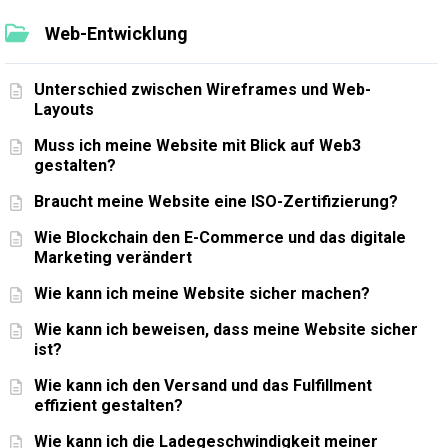
Web-Entwicklung
Unterschied zwischen Wireframes und Web-
Layouts
Muss ich meine Website mit Blick auf Web3
gestalten?
Braucht meine Website eine ISO-Zertifizierung?
Wie Blockchain den E-Commerce und das digitale
Marketing verändert
Wie kann ich meine Website sicher machen?
Wie kann ich beweisen, dass meine Website sicher
ist?
Wie kann ich den Versand und das Fulfillment
effizient gestalten?
Wie kann ich die Ladegeschwindigkeit meiner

· · ·

## Problem statement:
Verbatim reproduction of every entry is needed, with the images left out.

## Task output:
Web-Entwicklung
Unterschied zwischen Wireframes und Web-
Layouts
Muss ich meine Website mit Blick auf Web3
gestalten?
Braucht meine Website eine ISO-Zertifizierung?
Wie Blockchain den E-Commerce und das digitale
Marketing verändert
Wie kann ich meine Website sicher machen?
Wie kann ich beweisen, dass meine Website sicher
ist?
Wie kann ich den Versand und das Fulfillment
effizient gestalten?
Wie kann ich die Ladegeschwindigkeit meiner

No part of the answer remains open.